La deuxième partie, O agora que demora (en français Le présent qui déborde) croise l’Odyssée avec du matériel documentaire tourné en Palestine, au Liban, en Afrique du Sud, en Grèce et en Amazonie. C’est un dialogue entre théâtre et cinéma, mêlant la fiction grecque classique à des histoires vraies d’artistes réfugiés. Le présent qui déborde a été présenté en avant-première au SESC Sao Paulo puis créé au Festival d’Avignon. Il a poursuivi sa tournée en Europe, en Asie et aux Etats-Unis.
En 2021 elle dévoile Entre Chien et Loup, une production de la Comédie de Genève, créée au Festival d’Avignon, une étude sur les mécanismes du fascisme dans une communauté en prenant comme point de départ le film Dogville de Lars Von Trier. C’est le premier volet d’une Trilogie de l’horreur qui dissèque les horreurs que vit le Brésil sous le régime de Bolsonaro.

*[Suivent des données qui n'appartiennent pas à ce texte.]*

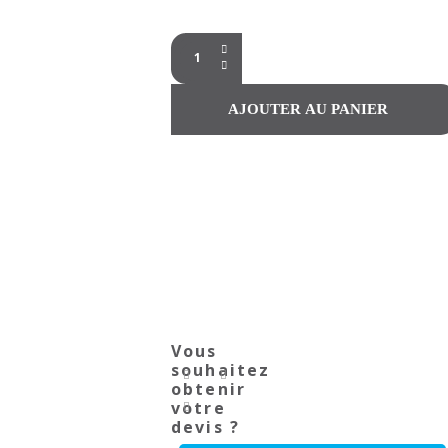
Vous
souhaitez
obtenir
votre
devis ?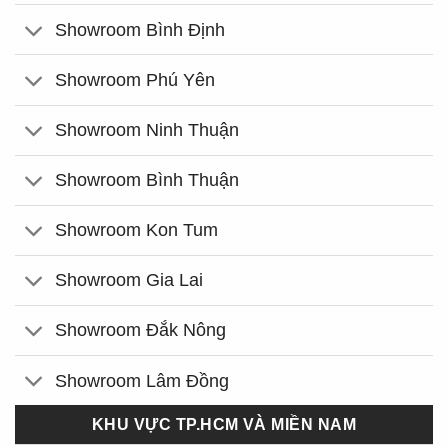
Showroom Bình Định
Showroom Phú Yên
Showroom Ninh Thuận
Showroom Bình Thuận
Showroom Kon Tum
Showroom Gia Lai
Showroom Đắk Nông
Showroom Lâm Đồng
KHU VỰC TP.HCM VÀ MIỀN NAM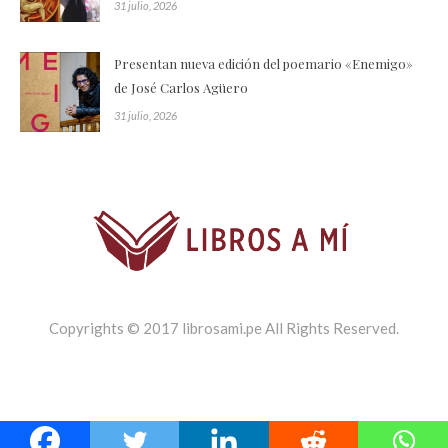
31 julio, 2026
Presentan nueva edición del poemario «Enemigo»
de José Carlos Agüero
31 julio, 2026
Copyrights © 2017 librosami.pe All Rights Reserved.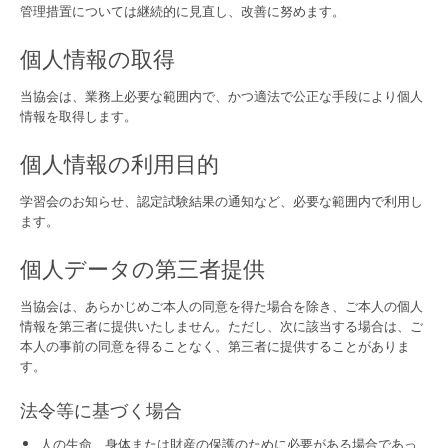
管理措置については継続的に見直し、改善に努めます。
個人情報の取得
当協会は、業務上必要な範囲内で、かつ適法で公正な手段により個人
情報を取得します。
個人情報の利用目的
学習会のお知らせ、認定試験結果の通知など、必要な範囲内で利用し
ます。
個人データの第三者提供
当協会は、あらかじめご本人の同意を得た場合を除き、ご本人の個人
情報を第三者に提供いたしません。ただし、次に該当する場合は、ご
本人の事前の同意を得ることなく、第三者に提供することがありま
す。
法令等に基づく場合
人の生命、身体または財産の保護のために必要がある場合であっ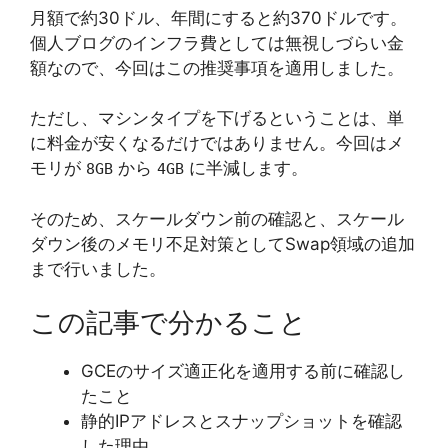
月額で約30ドル、年間にすると約370ドルです。
個人ブログのインフラ費としては無視しづらい金
額なので、今回はこの推奨事項を適用しました。
ただし、マシンタイプを下げるということは、単
に料金が安くなるだけではありません。今回はメ
モリが
から
に半減します。
8GB
4GB
そのため、スケールダウン前の確認と、スケール
ダウン後のメモリ不足対策としてSwap領域の追加
まで行いました。
この記事で分かること
GCEのサイズ適正化を適用する前に確認し
たこと
静的IPアドレスとスナップショットを確認
した理由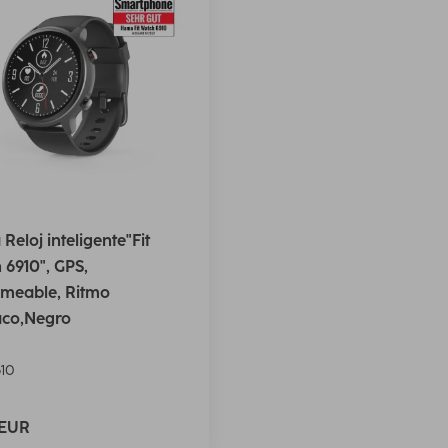
eloj inteligente"Fit
 6910", GPS,
meable, Ritmo
aco,Negro
10
 EUR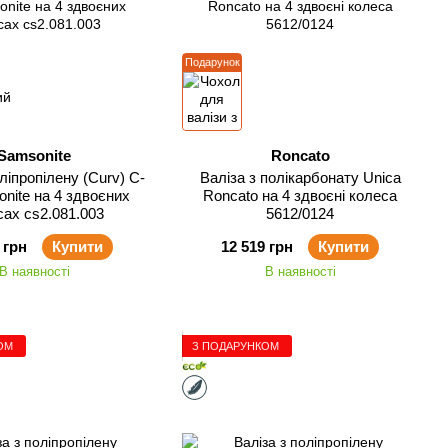
Подарунок
Samsonite
Roncato
ліпропілену (Curv) C-
Валіза з полікарбонату Unica
onite на 4 здвоєних
Roncato на 4 здвоєні колеса
сах cs2.081.003
5612/0124
 грн
Купити
12 519 грн
Купити
В наявності
В наявності
ОМ
З ПОДАРУНКОМ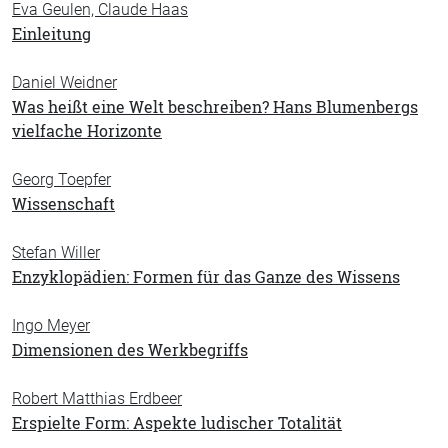
Eva Geulen, Claude Haas
Einleitung
Daniel Weidner
Was heißt eine Welt beschreiben? Hans Blumenbergs
vielfache Horizonte
Georg Toepfer
Wissenschaft
Stefan Willer
Enzyklopädien: Formen für das Ganze des Wissens
Ingo Meyer
Dimensionen des Werkbegriffs
Robert Matthias Erdbeer
Erspielte Form: Aspekte ludischer Totalität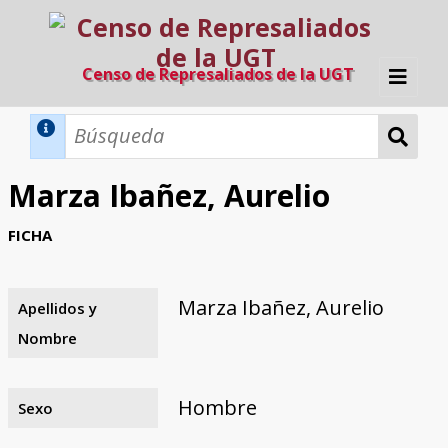
Censo de Represaliados de la UGT
Inicio
Métodos de búsqueda
Marza Ibañez, Aurelio
Búsqueda Dinámica
Búsqueda Avanzada
Filtros A-Z
FICHA
Directorio A-Z
Provincias de nacimiento
Profesión
Cárceles
Condenados a muerte
Condenados a muerte (con busca
Ejecutados
El proyecto
dinámica)
Marza Ibañez, Aurelio
Apellidos y
Razones y objetivos
El equipo
Colaboradores
Fuentes documentales
Nombre
Hombre
Sexo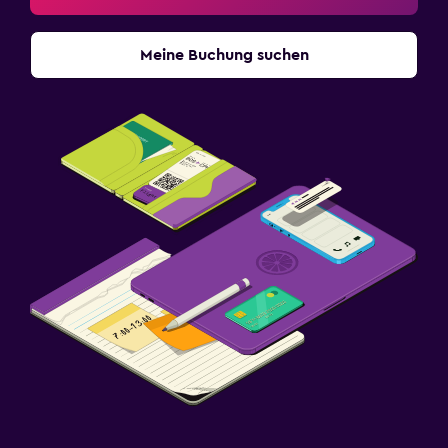
Meine Buchung suchen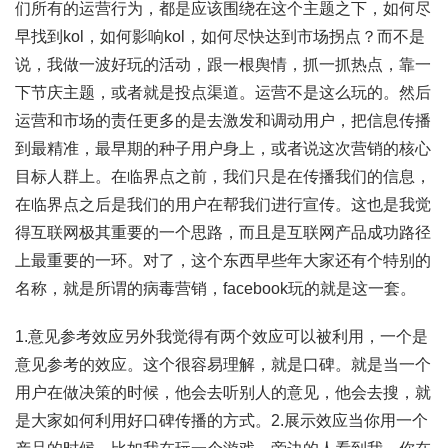
们所有的运营行为，都是应该围绕在这个主题之下，如何尽
早找到kol，如何影响kol，如何尽快达到市场拐点？而不是
说，我做一波好玩的活动，跟一根舆情，抓一抓热点，靠一
下节庆主题，或者就是投点渠道。运营不是这么玩的。然后
运营和市场的责任更多的是去激发和调动用户，把信息传播
到最精准，最早期的种子用户身上，或者说这次营销的核心
目标人群上。在临界点之前，我们只是在传播我们的信息，
在临界点之后是我们的用户在帮我们进行宣传。这也是我觉
得互联网极其重要的一个思路，而且是互联网产品成功路径
上最重要的一环。对了，这个东西早些年大家还有个特别的
名称，就是所谓的病毒营销，facebook玩的就是这一套。
1.意见参考效应另外我觉得有两个效应可以被利用，一个是
意见参考的效应。这个很容易理解，就是口碑。就是当一个
用户在做决策的时候，他会去听别人的意见，他会去搜，就
是大家如何利用好口碑传播的方式。2.展示效应当你用一个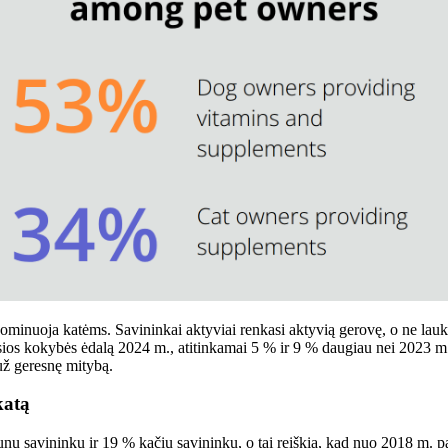
 dominuoja katėms. Savininkai aktyviai renkasi aktyvią gerovę, o ne lau
sios kokybės ėdalą 2024 m., atitinkamai 5 % ir 9 % daugiau nei 2023 m
už geresnę mitybą.
katą
nų savininkų ir 19 % kačių savininkų, o tai reiškia, kad nuo 2018 m. p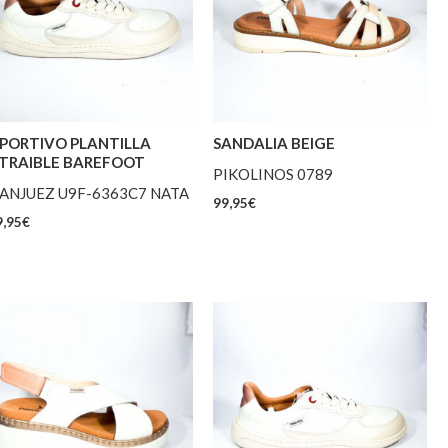
PORTIVO PLANTILLA
SANDALIA BEIGE
TRAIBLE BAREFOOT
PIKOLINOS 0789
ANJUEZ U9F-6363C7 NATA
99,95
€
,95
€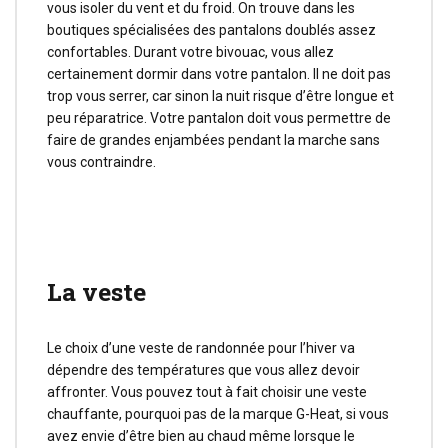
vous isoler du vent et du froid. On trouve dans les
boutiques spécialisées des pantalons doublés assez
confortables. Durant votre bivouac, vous allez
certainement dormir dans votre pantalon. Il ne doit pas
trop vous serrer, car sinon la nuit risque d’être longue et
peu réparatrice. Votre pantalon doit vous permettre de
faire de grandes enjambées pendant la marche sans
vous contraindre.
La veste
Le choix d’une veste de randonnée pour l’hiver va
dépendre des températures que vous allez devoir
affronter. Vous pouvez tout à fait choisir une veste
chauffante, pourquoi pas de la marque G-Heat, si vous
avez envie d’être bien au chaud même lorsque le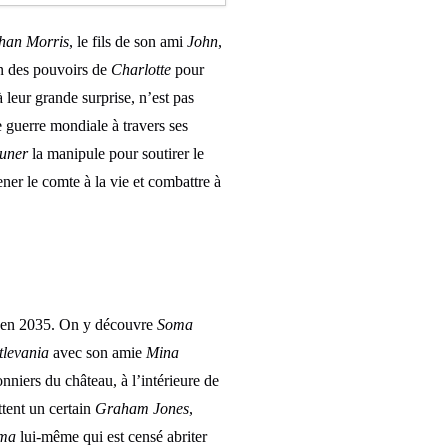
han Morris
, le fils de son ami
John
,
n des pouvoirs de
Charlotte
pour
à leur grande surprise, n’est pas
e guerre mondiale à travers ses
uner
la manipule pour soutirer le
ener le comte à la vie et combattre à
er en 2035. On y découvre
Soma
tlevania
avec son amie
Mina
nniers du château, à l’intérieure de
ttent un certain
Graham Jones
,
ma
lui-même qui est censé abriter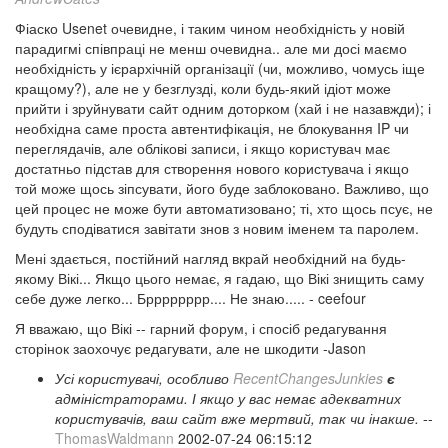
Фіаско Usenet очевидне, і таким чином необхідність у новій
парадигмі співпраці не менш очевидна.. але ми досі маємо
необхідність у ієрархічній організації (чи, можливо, чомусь іще
кращому?), але не у безглузді, коли будь-який ідіот може
прийти і зруйнувати сайт одним доторком (хай і не назавжди); і
необхідна саме проста автентифікація, не блокування IP чи
переглядачів, але облікові записи, і якщо користувач має
достатньо підстав для створення нового користувача і якщо
той може щось зіпсувати, його буде заблоковано. Важливо, що
цей процес не може бути автоматизовано; ті, хто щось псує, не
будуть сподіватися завітати знов з новим іменем та паролем.
Мені здається, постійний нагляд вкрай необхідний на будь-
якому Вікі... Якщо цього немає, я гадаю, що Вікі знищить саму
себе дуже легко... Брррррррр.... Не знаю..... - ceefour
Я вважаю, що Вікі -- гарний форум, і спосіб редагування
сторінок заохочує редагувати, але не шкодити -Jason
Усі користувачі, особливо
RecentChangesJunkies
є
адміністраторами. І якщо у вас немає адекватних
користувачів, ваш сайт вже мертвий, так чи інакше.
--
ThomasWaldmann
2002-07-24 06:15:12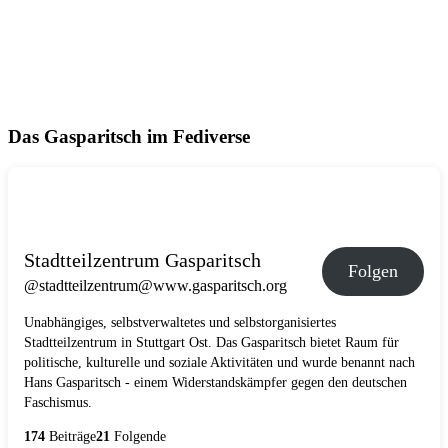
Das Gasparitsch im Fediverse
Stadtteilzentrum Gasparitsch
Folgen
@stadtteilzentrum@www.gasparitsch.org
Unabhängiges, selbstverwaltetes und selbstorganisiertes
Stadtteilzentrum in Stuttgart Ost. Das Gasparitsch bietet Raum für
politische, kulturelle und soziale Aktivitäten und wurde benannt nach
Hans Gasparitsch - einem Widerstandskämpfer gegen den deutschen
Faschismus.
174
Beiträge
21
Folgende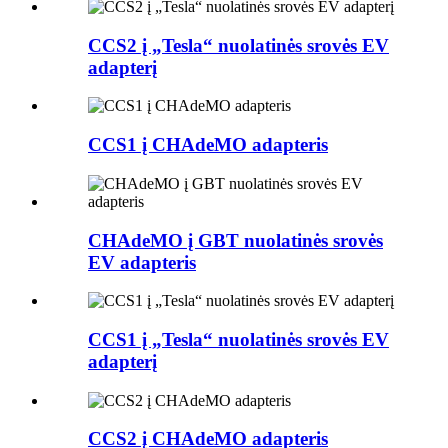
CCS2 į „Tesla“ nuolatinės srovės EV
adapterį
CCS1 į CHAdeMO adapteris
CHAdeMO į GBT nuolatinės srovės
EV adapteris
CCS1 į „Tesla“ nuolatinės srovės EV
adapterį
CCS2 į CHAdeMO adapteris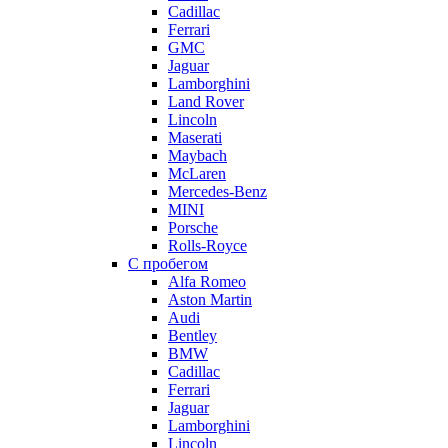
Cadillac
Ferrari
GMC
Jaguar
Lamborghini
Land Rover
Lincoln
Maserati
Maybach
McLaren
Mercedes-Benz
MINI
Porsche
Rolls-Royce
С пробегом
Alfa Romeo
Aston Martin
Audi
Bentley
BMW
Cadillac
Ferrari
Jaguar
Lamborghini
Lincoln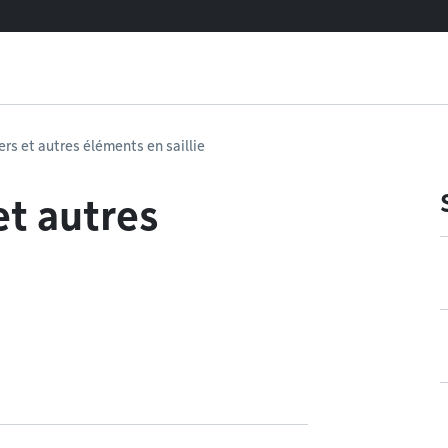
ers et autres éléments en saillie
et autres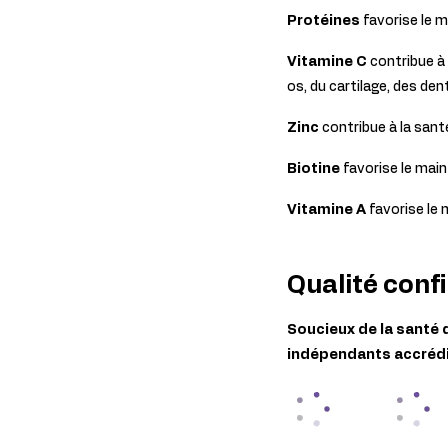
Protéines
favorise le m
Vitamine C
contribue à
os, du cartilage, des den
Zinc
contribue à la sant
Biotine
favorise le main
Vitamine A
favorise le 
Qualité conf
Soucieux de la santé 
indépendants accrédité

La deuxième partie Before the Sky Falls (créée à la Schauspielhaus de Zurich en octobre 2021) tisse un lien entre le Macbeth de Shakespeare et The Falling sky de Davi Kopenawa et Bruce Albert, pour aborder la violence de la masculinité toxique, le pouvoir politique du patriarcat et son agression inhérente contre le féminin dans toutes ses émanations – les femmes, les enfants et finalement la nature et la terre elle-même.
Le troisième et dernier volet Depois do Silencio (Après le silence) basé sur le roman Torto Arado d’Itamar Veira Junior aborde plus particulièrement la question du racisme structurel, de la terre et du territoire et a été créée au Wiener Festwochen en juin 2022.
Durant la saison 2021-2022, Christiane Jatahy est artiste invitée du MUCEM à Marseille, y présentant plusieurs de ces créations et quelques propositions et interventions pensées in situ.
Aujourd’hui, Christiane Jatahy est artiste associée à l’Odéon-Théâtre de l’Europe, au CENTQUATRE-Paris, à la Schauspielhaus de Zürich, Arts Emerson Boston et au Piccolo Teatro de Milan Teatro d’Europa. Sa compagnie, la Compagnie Vertice est conventionnée par la Direction Régionale des affaires culturelles d’ïle-de-France, et le Ministère de la Culture français.
Christiane Jatahy a reçu en janvier 2022 le Lion d’Or de la Biennale de Venise pour l’ensemble de son œuvre théâtrale et a également reçu du Ministère de la Culture français la décoration de chevalière de l’ordre des Arts et des Lettres.